Marine Link
Sunday, December 4, 2016

Capt. Score Takes Command of NOAA’s Atlantic Fleet

December 6, 2010

NOAA Capt. David A. Score assumed command of the agency’s Marine Operations Center-Atlantic in Norfolk, Va., which manages the day-to-day operations of the nine research and survey ships in NOAA’s Atlantic fleet.
 
Each year these NOAA ships conduct dozens of missions to assess fish and marine mammal stocks, conduct coral reef research, collect seafloor data to update nautical charts, and explore the ocean.
 
Capt. Score served most recently as commanding officer of NOAA Ship Gordon Gunter, which conducted key research missions during the BP (BP) Deepwater Horizon oil spill response, including missions to detect subsurface oil and study marine life in the Gulf of Mexico.
 
Score relieves Rear Adm. (select) Michael S. Devany, who has served as the center’s commanding officer since June 2009. The December 3 change of command ceremony was presided over by Rear Adm. Philip M. Kenul, director of NOAA’s marine and aviation operation centers.
 
Since his commission as a NOAA Corps officer in 1990, Score has served aboard six NOAA vessels, including NOAA ships Miller Freeman, Ferrel and Nancy Foster.
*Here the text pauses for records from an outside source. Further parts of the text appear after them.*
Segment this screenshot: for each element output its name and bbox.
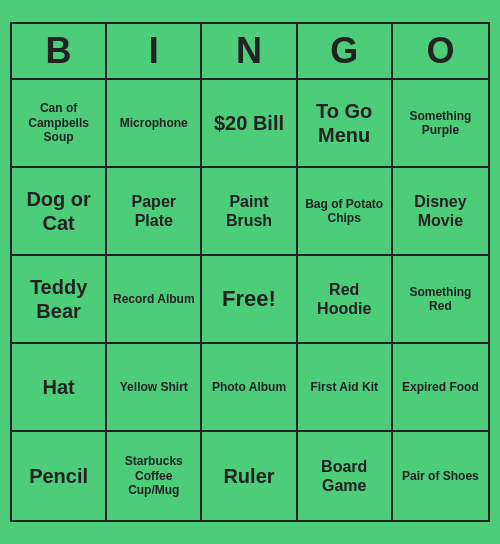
bingo-cell-16: Yellow Shirt [107,344,202,432]
header-n: N [202,24,297,78]
header-o: O [393,24,488,78]
bingo-cell-2: $20 Bill [202,80,297,168]
bingo-cell-24: Pair of Shoes [393,432,488,520]
bingo-cell-8: Bag of Potato Chips [298,168,393,256]
header-b: B [12,24,107,78]
bingo-grid: Can of Campbells SoupMicrophone$20 BillT… [12,80,488,520]
bingo-cell-4: Something Purple [393,80,488,168]
header-g: G [298,24,393,78]
bingo-cell-10: Teddy Bear [12,256,107,344]
bingo-cell-3: To Go Menu [298,80,393,168]
bingo-cell-21: Starbucks Coffee Cup/Mug [107,432,202,520]
bingo-cell-7: Paint Brush [202,168,297,256]
bingo-cell-0: Can of Campbells Soup [12,80,107,168]
bingo-cell-12: Free! [202,256,297,344]
bingo-cell-14: Something Red [393,256,488,344]
bingo-cell-13: Red Hoodie [298,256,393,344]
bingo-cell-23: Board Game [298,432,393,520]
bingo-header: B I N G O [12,24,488,80]
bingo-cell-6: Paper Plate [107,168,202,256]
bingo-cell-19: Expired Food [393,344,488,432]
bingo-cell-5: Dog or Cat [12,168,107,256]
bingo-cell-15: Hat [12,344,107,432]
bingo-cell-1: Microphone [107,80,202,168]
header-i: I [107,24,202,78]
bingo-cell-9: Disney Movie [393,168,488,256]
bingo-cell-22: Ruler [202,432,297,520]
bingo-cell-17: Photo Album [202,344,297,432]
bingo-cell-18: First Aid Kit [298,344,393,432]
bingo-cell-20: Pencil [12,432,107,520]
bingo-cell-11: Record Album [107,256,202,344]
bingo-card: B I N G O Can of Campbells SoupMicrophon… [10,22,490,522]
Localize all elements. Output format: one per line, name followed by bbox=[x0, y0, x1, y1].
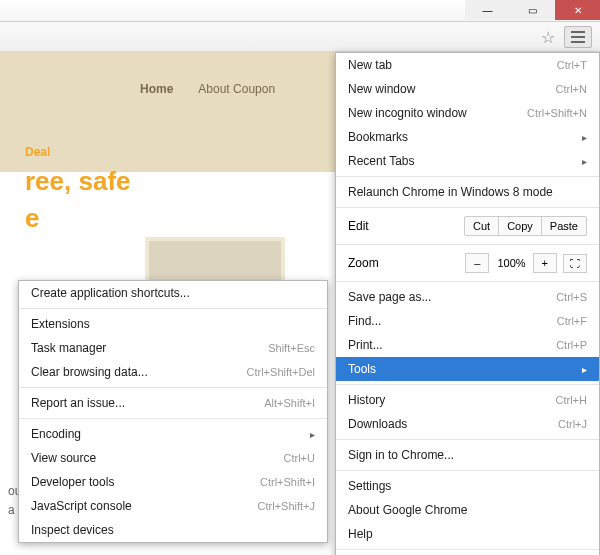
zoom-out-button[interactable]: – bbox=[465, 253, 489, 273]
menu-find[interactable]: Find...Ctrl+F bbox=[336, 309, 599, 333]
menu-print[interactable]: Print...Ctrl+P bbox=[336, 333, 599, 357]
menu-history[interactable]: HistoryCtrl+H bbox=[336, 388, 599, 412]
submenu-extensions[interactable]: Extensions bbox=[19, 312, 327, 336]
separator bbox=[336, 384, 599, 385]
fullscreen-button[interactable]: ⛶ bbox=[563, 254, 587, 273]
submenu-task-manager[interactable]: Task managerShift+Esc bbox=[19, 336, 327, 360]
chrome-menu-button[interactable] bbox=[564, 26, 592, 48]
separator bbox=[336, 470, 599, 471]
submenu-report-issue[interactable]: Report an issue...Alt+Shift+I bbox=[19, 391, 327, 415]
chrome-main-menu: New tabCtrl+T New windowCtrl+N New incog… bbox=[335, 52, 600, 555]
zoom-in-button[interactable]: + bbox=[533, 253, 557, 273]
zoom-value: 100% bbox=[489, 254, 533, 272]
menu-settings[interactable]: Settings bbox=[336, 474, 599, 498]
menu-downloads[interactable]: DownloadsCtrl+J bbox=[336, 412, 599, 436]
menu-bookmarks[interactable]: Bookmarks▸ bbox=[336, 125, 599, 149]
menu-recent-tabs[interactable]: Recent Tabs▸ bbox=[336, 149, 599, 173]
close-button[interactable]: ✕ bbox=[555, 0, 600, 20]
chevron-right-icon: ▸ bbox=[582, 156, 587, 167]
paste-button[interactable]: Paste bbox=[541, 216, 587, 236]
submenu-create-shortcuts[interactable]: Create application shortcuts... bbox=[19, 281, 327, 305]
browser-toolbar: ☆ bbox=[0, 22, 600, 52]
submenu-js-console[interactable]: JavaScript consoleCtrl+Shift+J bbox=[19, 494, 327, 518]
maximize-button[interactable]: ▭ bbox=[510, 0, 555, 20]
separator bbox=[336, 281, 599, 282]
cut-button[interactable]: Cut bbox=[464, 216, 499, 236]
separator bbox=[336, 176, 599, 177]
chevron-right-icon: ▸ bbox=[582, 132, 587, 143]
menu-new-window[interactable]: New windowCtrl+N bbox=[336, 77, 599, 101]
window-titlebar: — ▭ ✕ bbox=[0, 0, 600, 22]
menu-zoom-row: Zoom – 100% + ⛶ bbox=[336, 248, 599, 278]
menu-signin[interactable]: Sign in to Chrome... bbox=[336, 443, 599, 467]
menu-new-tab[interactable]: New tabCtrl+T bbox=[336, 53, 599, 77]
menu-help[interactable]: Help bbox=[336, 522, 599, 546]
bookmark-star-icon[interactable]: ☆ bbox=[541, 28, 555, 47]
edit-label: Edit bbox=[348, 219, 369, 233]
nav-about[interactable]: About Coupon bbox=[198, 82, 275, 96]
separator bbox=[19, 387, 327, 388]
chevron-right-icon: ▸ bbox=[310, 429, 315, 440]
menu-save-page[interactable]: Save page as...Ctrl+S bbox=[336, 285, 599, 309]
separator bbox=[19, 418, 327, 419]
submenu-clear-data[interactable]: Clear browsing data...Ctrl+Shift+Del bbox=[19, 360, 327, 384]
separator bbox=[19, 308, 327, 309]
menu-tools[interactable]: Tools▸ bbox=[336, 357, 599, 381]
separator bbox=[336, 439, 599, 440]
tools-submenu: Create application shortcuts... Extensio… bbox=[18, 280, 328, 543]
submenu-encoding[interactable]: Encoding▸ bbox=[19, 422, 327, 446]
minimize-button[interactable]: — bbox=[465, 0, 510, 20]
submenu-inspect-devices[interactable]: Inspect devices bbox=[19, 518, 327, 542]
separator bbox=[336, 207, 599, 208]
copy-button[interactable]: Copy bbox=[498, 216, 542, 236]
menu-relaunch-win8[interactable]: Relaunch Chrome in Windows 8 mode bbox=[336, 180, 599, 204]
zoom-label: Zoom bbox=[348, 256, 379, 270]
nav-home[interactable]: Home bbox=[140, 82, 173, 96]
menu-incognito[interactable]: New incognito windowCtrl+Shift+N bbox=[336, 101, 599, 125]
menu-edit-row: Edit Cut Copy Paste bbox=[336, 211, 599, 241]
menu-about-chrome[interactable]: About Google Chrome bbox=[336, 498, 599, 522]
submenu-developer-tools[interactable]: Developer toolsCtrl+Shift+I bbox=[19, 470, 327, 494]
separator bbox=[336, 549, 599, 550]
chevron-right-icon: ▸ bbox=[582, 364, 587, 375]
submenu-view-source[interactable]: View sourceCtrl+U bbox=[19, 446, 327, 470]
separator bbox=[336, 244, 599, 245]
These ships conducted operations from the Bering Sea to the Caribbean Sea. Score is an accomplished NOAA diver and dive master and has supervised more than 2,000 dives.
 
Score has also served in a variety of management and operational roles at Channel Islands, Gray’s Reef and Florida Keys national marine sanctuaries. As the superintendent of Florida Keys National Marine Sanctuary, he oversaw a complex regulatory program and partnerships with three state and six federal agencies.
 
Score has a strong record of achievement. He has received eight NOAA special achievement awards, two Department of Commerce bronze medals, and was the 1999 NOAA National Association of Commissioned Officers Junior Officer of the Year. He holds a bachelor’s degree in marine biology and advanced research from the Florida Institute of Technology and studied biology at Georgia Southern University.